Mi padre enmarcó el cuadro e hizo venir al viejo. Ése miró el cuadro y afirmó que no lo quería porque estaba en él de espaldas al emperador. Mi padre no consiguió convencerle. Se puso el sombrero y se fue enfadado. No se le pudo detener. Mi padre estaba derrotado. Tal vez se podía haber presentado una demanda judicial, pero era durante la guerra, en el cuadro estaba el emperador, y una demanda judicial requiere mucho tiempo y es cara. Así que mi padre le pagó al pintor, puso el cuadro cara a la pared y olvidó aquel dudoso negocio. Al cabo de un tiempo encontré en el cuadro un gran agujero. Probablemente mi padre le habría dado una patada. Se fue a trabajar otra vez a la fábrica. Pero la fábrica quebró y mi padre, ya un poco mayor, buscó en vano otro trabajo. Quería entrar como voluntario en un ejército paramilitar que buscaba las minas sin estallar fuera del campo de batalla. Pero, en el último momento, encontró trabajo en un taller ortopédico donde fabricaban prótesis para los soldados mutilados. Y allí se quedó, trabajando hasta su muerte. Una vida fallida, llena de amargura y de decepción. Mi madre lloró en silencio.

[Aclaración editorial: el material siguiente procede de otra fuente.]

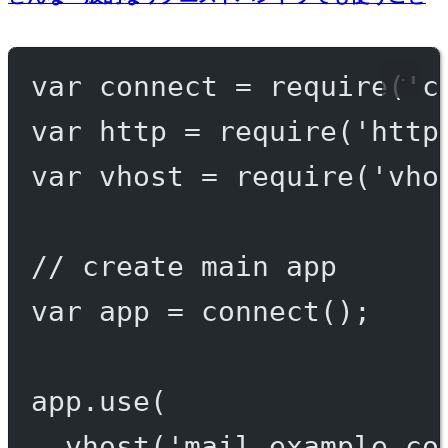
var
 connect 
=
require
(
'c
var
 http 
=
require
(
'http
var
 vhost 
=
require
(
'vho
// create main app
var
 app 
=
connect
();
app.
use
(
vhost
(
'mail.example.co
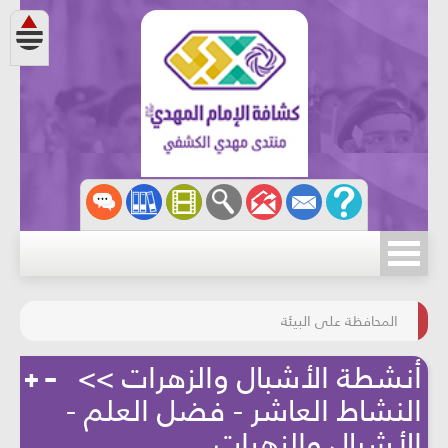
مسابقة الركب الحسينيّ
المحافظة على البيئة
أنشطة الأشبال والزهرات >>
النشاط العاشر - فضل العلم -
الأشبال والزهرات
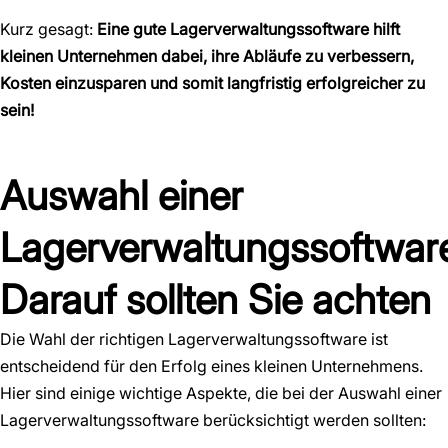
Kurz gesagt:
Eine gute Lagerverwaltungssoftware hilft
kleinen Unternehmen dabei, ihre Abläufe zu verbessern,
Kosten einzusparen und somit langfristig erfolgreicher zu
sein!
Auswahl einer
Lagerverwaltungssoftwar
Darauf sollten Sie achten
Die Wahl der richtigen Lagerverwaltungssoftware ist
entscheidend für den Erfolg eines kleinen Unternehmens.
Hier sind einige wichtige Aspekte, die bei der Auswahl einer
Lagerverwaltungssoftware berücksichtigt werden sollten:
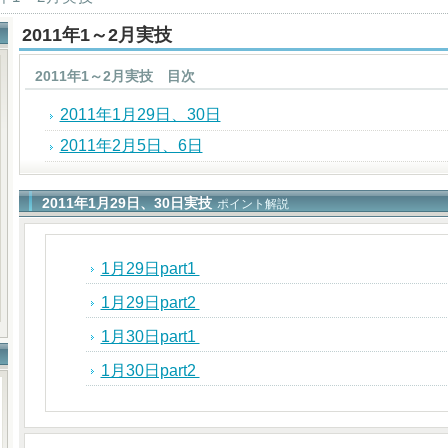
2011年1～2月実技
2011年1～2月実技 目次
2011年1月29日、30日
2011年2月5日、6日
2011年1月29日、30日実技
ポイント解説
1月29日part1
1月29日part2
1月30日part1
1月30日part2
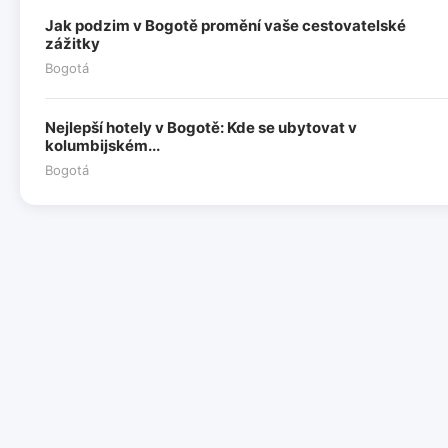
Jak podzim v Bogotě promění vaše cestovatelské
zážitky
Bogotá
Nejlepší hotely v Bogotě: Kde se ubytovat v
kolumbijském...
Bogotá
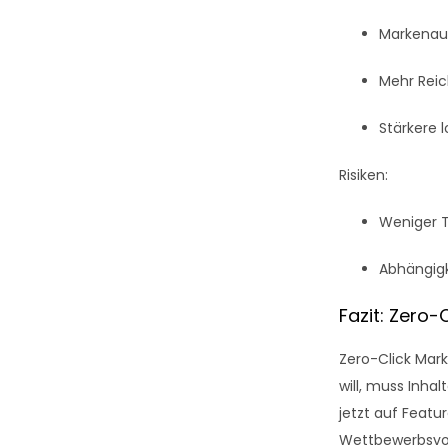
Markenau
Mehr Reic
Stärkere l
Risiken:
Weniger T
Abhängigk
Fazit: Zero-
Zero-Click Mark
will, muss Inhal
jetzt auf Featu
Wettbewerbsvor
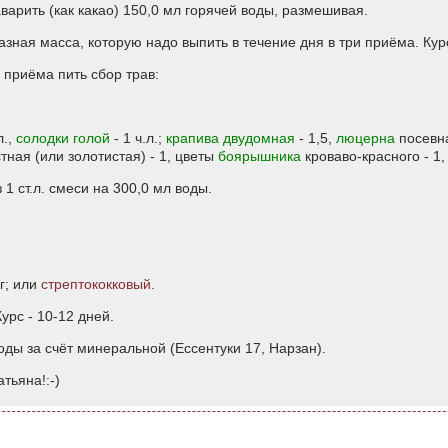
аварить (как какао) 150,0 мл горячей воды, размешивая.
зная масса, которую надо выпить в течение дня в три приёма. Курс
 приёма пить сбор трав:
л.,
солодки голой
- 1 ч.л.;
крапива двудомная
- 1,5,
люцерна
посевна
тная (или золотистая) - 1, цветы
боярышника
кроваво-красного - 1
 1 ст.л. смеси на 300,0 мл воды.
г; или
стрептококковый
.
урс - 10-12 дней.
оды за счёт минеральной (Ессентуки 17, Нарзан).
тьяна!:-)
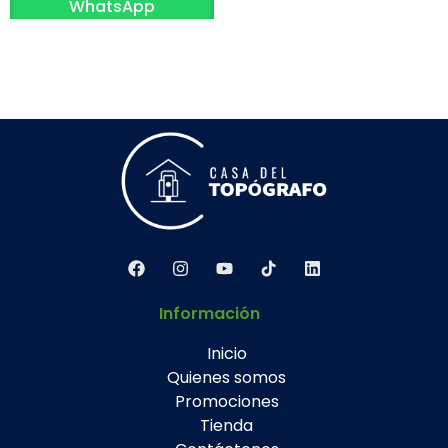
WhatsApp
Información
Inicio
Quienes somos
Promociones
Tienda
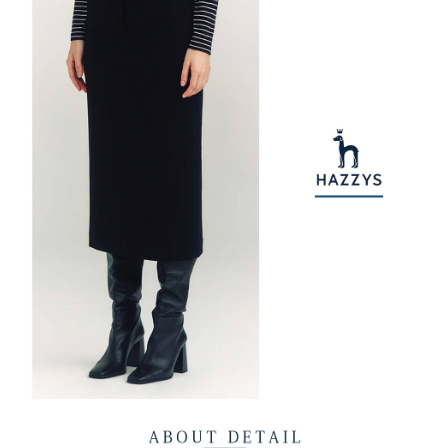
【注意事項】
ATM／網路銀行／等多元方式進行付款，方視為交易完成。
萊爾富取貨付款
1.本服務係由「台灣大哥大股份有限公司」（以下簡稱本公司）所提供，讓
※ 請注意：結帳手續完成當下不需立刻繳費，但若您需要取消訂單，請聯絡
用戶於交易時，得透過本服務購買商品或服務，並由商店將買賣／分期付款
免運費
購買商品的店家。未經商家同意取消之訂單仍視為有效，需透過AFTEE先享
買賣價金債權讓與本公司後，依約使用本公司帳單繳交帳款。
後付繳納相關費用。
2.基於同意付款使用「大哥付你分期」之契約關係目的，商店將以您的個人
付款後萊爾富取貨
※ 交易是否成功請以「AFTEE先享後付 」之結帳頁面顯示為準，若有關於
資料（包含姓名、電話或地址）提供予台灣大哥大進項蒐集、處理及利用，
是否繳費成功／繳費後需取消欲退款等相關疑問，請聯繫「AFTEE先享後付
免運費
由本公司與您本人進行分期帳單所需資料之確認、核對及更正。
客戶支援中心」
https://netprotections.freshdesk.com/support/home
3.完整用戶服務條款，請詳閱以下連結：
https://oppay.tw/userRule
7-11取貨付款
【注意事項】
１．透過由恩沛科技股份有限公司提供之「AFTEE先享後付」服務完成之交
免運費
易，需依本服務之必要範圍內提供個人資料，並將交易相關給付款項請求債
權轉讓予恩沛科技股份有限公司。
付款後7-11取貨
２．關於個人資料處理事宜，請瀏覽以下網址：
免運費
https://aftee.tw/terms/#terms3
３．未成年的使用者請事先徵得法定代理人或監護人之同意方可使用
宅配
「AFTEE先享後付」，若未經同意申辦者引起之損失，本公司不負相關責
任。
免運費
４．使用「AFTEE先享後付」時，將依據個別帳號之用戶狀況，依本公司即
時審查核予不同之上限額度；若仍有額度不足之情形，本公司將視審查結果
離島宅配
請求用戶進行身份認證。
免運費
５．嚴禁一人註冊多個帳號或使用他人資訊註冊。若發現惡意使用之情形，
恩沛科技股份有限公司將有權停止該用戶之使用額度並採取法律行動。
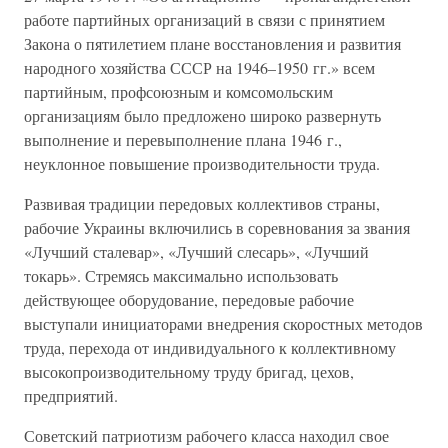
работе партийных организаций в связи с принятием
Закона о пятилетием плане восстановления и развития
народного хозяйства СССР на 1946–1950 гг.» всем
партийным, профсоюзным и комсомольским
организациям было предложено широко развернуть
выполнение и перевыполнение плана 1946 г.,
неуклонное повышение производительности труда.
Развивая традиции передовых коллективов страны,
рабочие Украины включились в соревнования за звания
«Лучший сталевар», «Лучший слесарь», «Лучший
токарь». Стремясь максимально использовать
действующее оборудование, передовые рабочие
выступали инициаторами внедрения скоростных методов
труда, перехода от индивидуального к коллективному
высокопроизводительному труду бригад, цехов,
предприятий.
Советский патриотизм рабочего класса находил свое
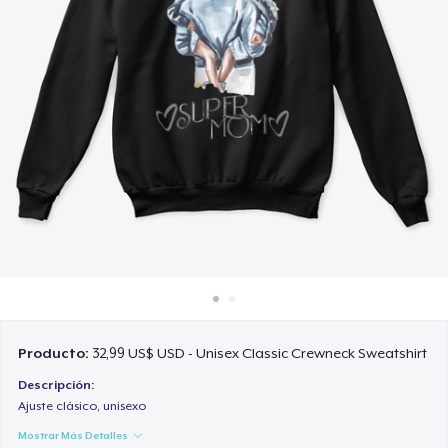
Cómo funciona
Venda en todas partes
Venda lo que sea
Producto:
32,99 US$ USD - Unisex Classic Crewneck Sweatshirt
Descripción:
Ajuste clásico, unisexo
Mostrar Más Detalles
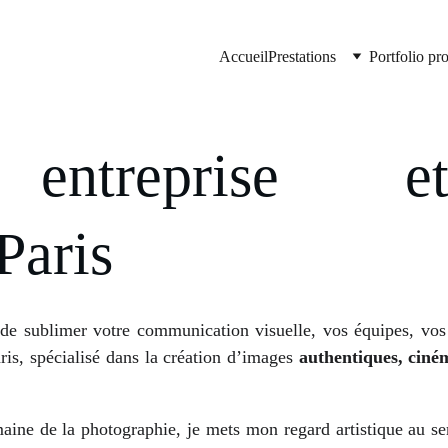
Accueil
Prestations
Portfolio pr
 entreprise 
Paris
de sublimer votre communication visuelle, vos équipes, vos
ris, spécialisé dans la création d’images
authentiques, ciné
ne de la photographie, je mets mon regard artistique au serv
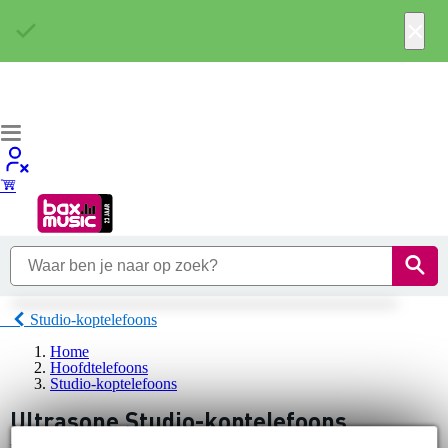
×
Studio-koptelefoons
Home
Hoofdtelefoons
Studio-koptelefoons
Ultrasone Studio-koptelefoons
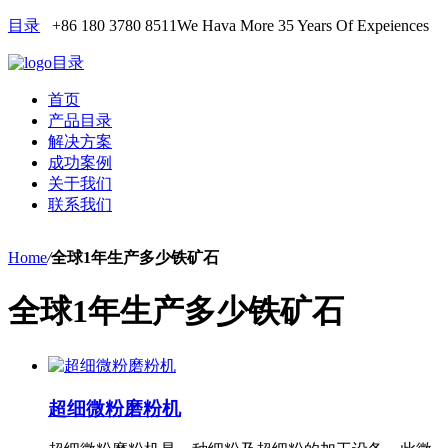
目录
+86 180 3780 8511
We Hava More 35 Years Of Expeiences
目录
首页
产品目录
解决方案
成功案例
关于我们
联系我们
Home
/
全球1年生产多少铁矿石
全球1年生产多少铁矿石
超细微粉磨粉机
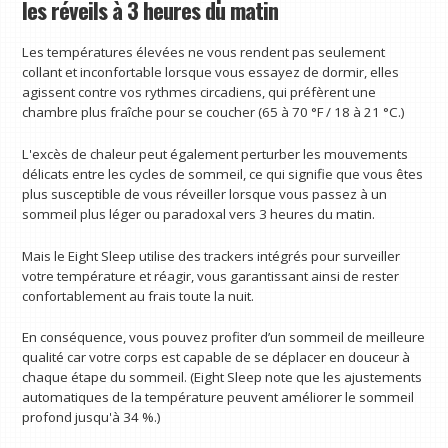
les réveils à 3 heures du matin
Les températures élevées ne vous rendent pas seulement
collant et inconfortable lorsque vous essayez de dormir, elles
agissent contre vos rythmes circadiens, qui préfèrent une
chambre plus fraîche pour se coucher (65 à 70 °F / 18 à 21 °C.)
L'excès de chaleur peut également perturber les mouvements
délicats entre les cycles de sommeil, ce qui signifie que vous êtes
plus susceptible de vous réveiller lorsque vous passez à un
sommeil plus léger ou paradoxal vers 3 heures du matin.
Mais le Eight Sleep utilise des trackers intégrés pour surveiller
votre température et réagir, vous garantissant ainsi de rester
confortablement au frais toute la nuit.
En conséquence, vous pouvez profiter d’un sommeil de meilleure
qualité car votre corps est capable de se déplacer en douceur à
chaque étape du sommeil. (Eight Sleep note que les ajustements
automatiques de la température peuvent améliorer le sommeil
profond jusqu'à 34 %.)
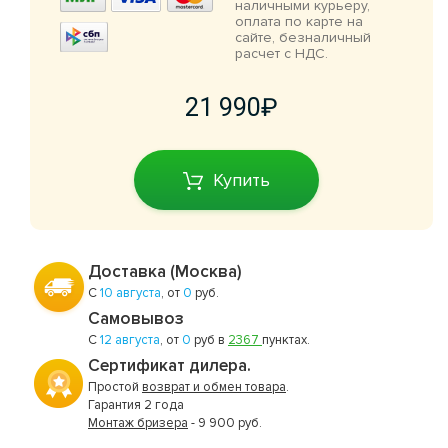
наличными курьеру,
оплата по карте на
сайте, безналичный
расчет с НДС.
21 990
Купить
Доставка (Москва)
С
10 августа
, от
0
руб.
Самовывоз
С
12 августа
, от
0
руб в
2367
пунктах.
Сертификат дилера.
Простой
возврат и обмен товара
.
Гарантия 2 года
Монтаж бризера
- 9 900 руб.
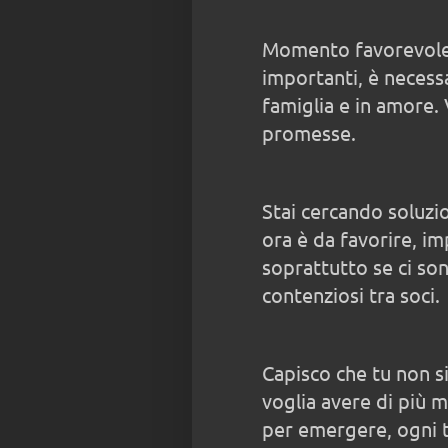
Momento favorevole
importanti, è necessa
famiglia e in amore. 
promesse.
Stai cercando soluzio
ora è da favorire, i
soprattutto se ci son
contenziosi tra soci.
Capisco che tu non s
voglia avere di più m
per emergere, ogni t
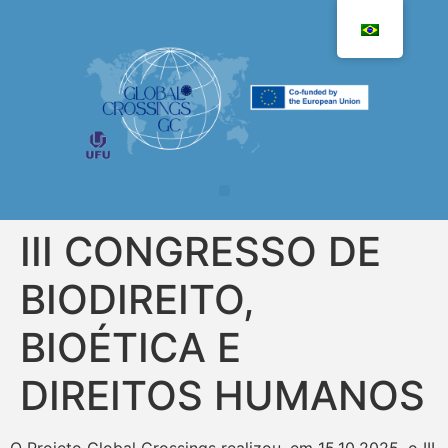
III CONGRESSO DE
BIODIREITO,
BIOÉTICA E
DIREITOS HUMANOS
O Projeto Global Crossings realizou, em 15.10.2025, o III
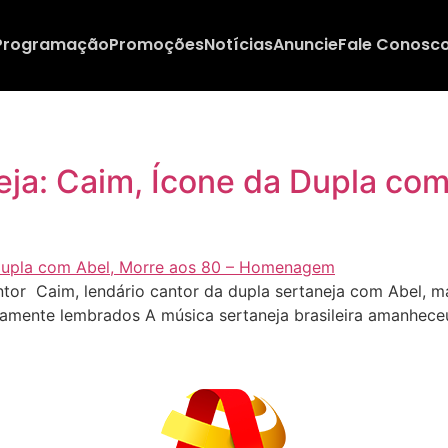
Programação
Promoções
Notícias
Anuncie
Fale Conosc
ja: Caim, Ícone da Dupla com
r Caim, lendário cantor da dupla sertaneja com Abel, ma
rnamente lembrados A música sertaneja brasileira amanheceu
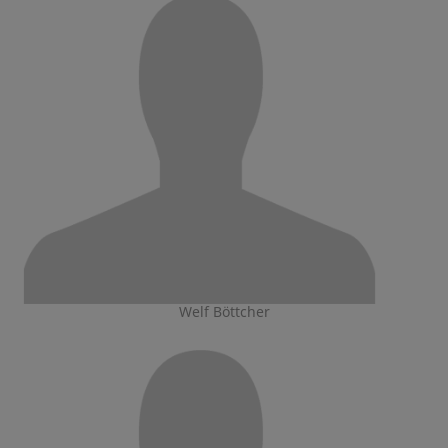
Welf Böttcher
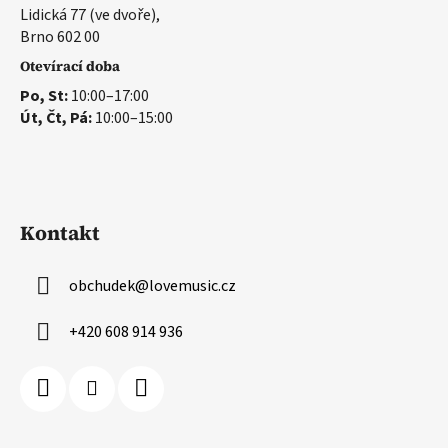
Lidická 77 (ve dvoře),
Brno 602 00
Otevírací doba
Po, St:
10:00–17:00
Út, Čt, Pá:
10:00–15:00
Kontakt
obchudek
@
lovemusic.cz
+420 608 914 936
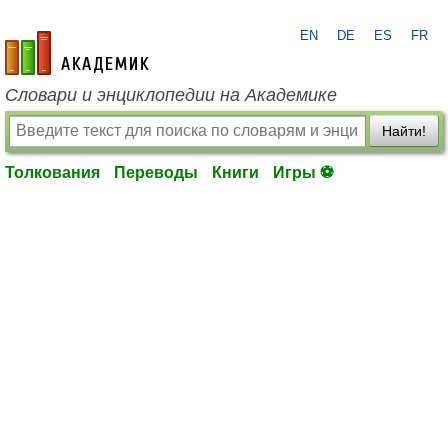
EN
DE
ES
FR
academic.ru
Словари и энциклопедии на Академике
Найти!
Толкования
Переводы
Книги
Игры ⚽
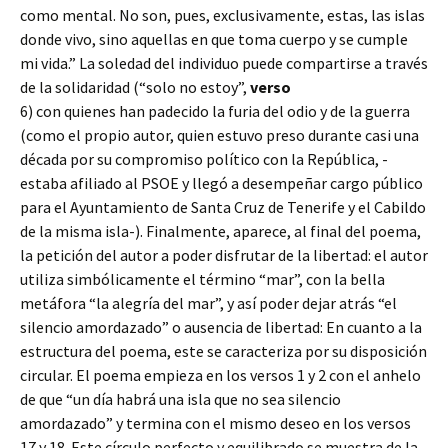
como mental. No son, pues, exclusivamente, estas, las islas
donde vivo, sino aquellas en que toma cuerpo y se cumple
mi vida.” La soledad del individuo puede compartirse a través
de la solidaridad (“solo no estoy”,
verso
6) con quienes han padecido la furia del odio y de la guerra
(como el propio autor, quien estuvo preso durante casi una
década por su compromiso político con la República, -
estaba afiliado al PSOE y llegó a desempeñar cargo público
para el Ayuntamiento de Santa Cruz de Tenerife y el Cabildo
de la misma isla-). Finalmente, aparece, al final del poema,
la petición del autor a poder disfrutar de la libertad: el autor
utiliza simbólicamente el término “mar”, con la bella
metáfora “la alegría del mar”, y así poder dejar atrás “el
silencio amordazado” o ausencia de libertad: En cuanto a la
estructura del poema, este se caracteriza por su disposición
circular. El poema empieza en los versos 1 y 2 con el anhelo
de que “un día habrá una isla que no sea silencio
amordazado” y termina con el mismo deseo en los versos
17 y 18. Este círculo perfecto y equilibrado se muestra de la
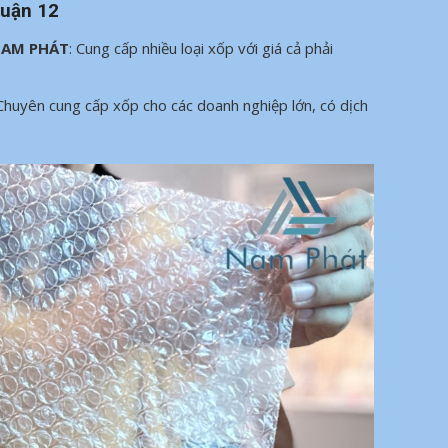
Quận 12
 NAM PHÁT
: Cung cấp nhiều loại xốp với giá cả phải
 Chuyên cung cấp xốp cho các doanh nghiệp lớn, có dịch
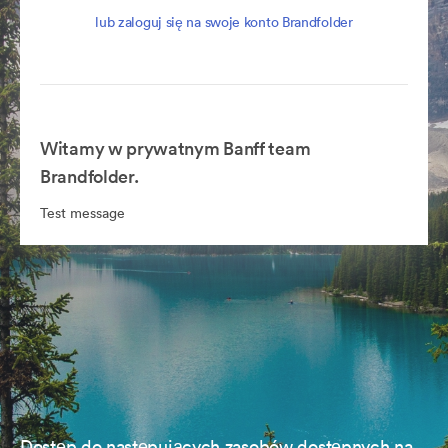
lub zaloguj się na swoje konto Brandfolder
Witamy w prywatnym Banff team
Brandfolder.
Test message
Dostęp do następujących zasobów dostępnych na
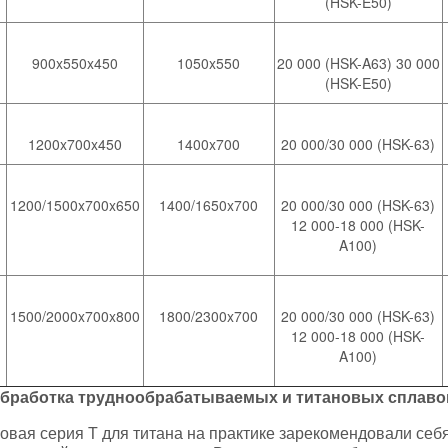
(HSK-E50)
900x550x450
1050x550
20 000 (HSK-A63) 30 000
(HSK-E50)
1200x700x450
1400x700
20 000/30 000 (HSK-63)
1200/1500x700x650
1400/1650x700
20 000/30 000 (HSK-63)
12 000-18 000 (HSK-
A100)
1500/2000x700x800
1800/2300x700
20 000/30 000 (HSK-63)
12 000-18 000 (HSK-
A100)
бработка труднообрабатываемых и титановых сплаво
овая серия Т для титана на практике зарекомендовали себ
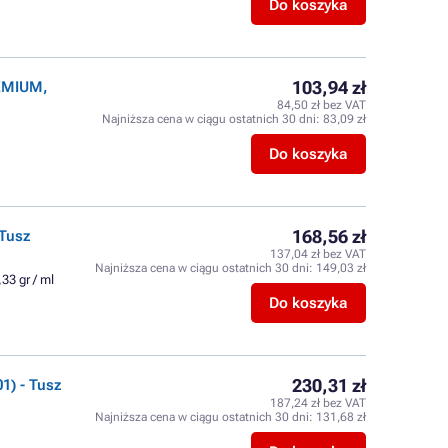
Do koszyka
103,94 zł
REMIUM,
84,50 zł bez VAT
Najniższa cena w ciągu ostatnich 30 dni:
83,09 zł
Do koszyka
168,56 zł
 Tusz
137,04 zł bez VAT
Najniższa cena w ciągu ostatnich 30 dni:
149,03 zł
33 gr / ml
Do koszyka
230,31 zł
1) - Tusz
187,24 zł bez VAT
Najniższa cena w ciągu ostatnich 30 dni:
131,68 zł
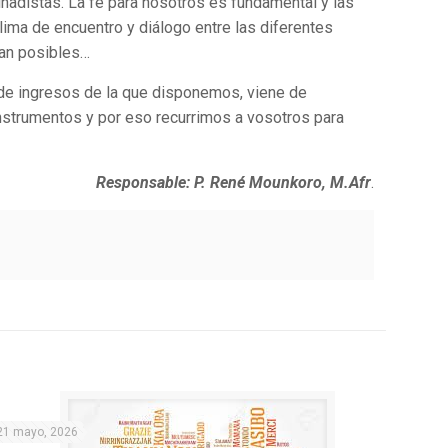
ihadistas. La fe para nosotros es fundamental y las
clima de encuentro y diálogo entre las diferentes
sean posibles…
 de ingresos de la que disponemos, viene de
nstrumentos y por eso recurrimos a vosotros para
Responsable: P. René Mounkoro, M.Afr
.
21 mayo, 2026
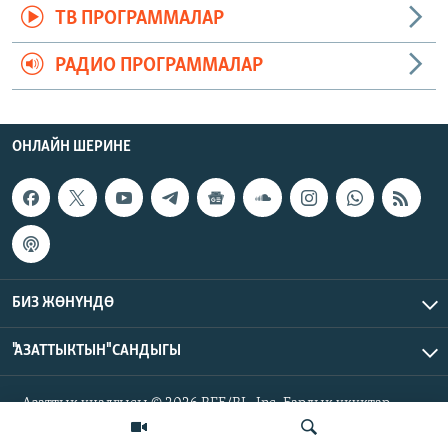
ТВ ПРОГРАММАЛАР
РАДИО ПРОГРАММАЛАР
ОНЛАЙН ШЕРИНЕ
БИЗ ЖӨНҮНДӨ
"АЗАТТЫКТЫН" САНДЫГЫ
Азаттык үналгысы © 2026 RFE/RL, Inc. Бардык укуктар
корголгон.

Las pinturas del maestro Barnás llenaron no sólo nuestras dos habitaciones, una de ellas bastante espaciosa, sino también mi cabeza. El olor a pintura fresca y el perfume del barniz que mi padre ponía en los cuadros más viejos para que brillaran como nuevos me despertaban en mis sueños de niño. Pintaba hasta cuando dormía. La cajita de aluminio, con una docena de colores de acuarela, la ponía debajo de la almohada antes de dormir. Pero como no estaba contento con mis primeros intentos de pintor, probé a escribir versos; y de esta manera, dudaba entre las dos artes. Pero la poesía me parecía más fácil. Porque no conseguía pintar una buena figura. No obstante, no era sólo el interés por el arte lo que atraía en nuestros cuadros de las habitaciones. En las escenas históricas que nos mandaba Barnás eran pocas las mujeres, pero solían dominar el cuadro entero. La siniestra Sárka era una guapa muchacha y, según la moda de entonces, suavemente redondeada, pero no llevaba corsé. Al contrario. La lanza que se dirigía al pecho de Ctirad no me interesaba. Le deseaba ese destino. En cambio, contemplé a Sárka largos ratos. También Bozena, sobre la ropa que lavaba, ocupaba constantemente mi interés. Ella tampoco intentaba ocultar sus encantos ante el príncipe. El caballo se encabritaba, pero el príncipe lo sujetaba por la crin hasta que Bozena se sentaba en su silla. Yo tenía una sincera envidia al príncipe Oldfich. En la casa adonde nos mudamos después, conocí a una mujer joven que se parecía mucho a la princesa Bozena. También solía ir vestida muy ligeramente mientras lavaba ropa en la terraza interior. Y cantaba. Yo observaba atentamente los mecánicos movimientos de sus brazos sobre la tabla de lavar. La saludaba respetuosamente y ella me sonreía con alegría e inocencia.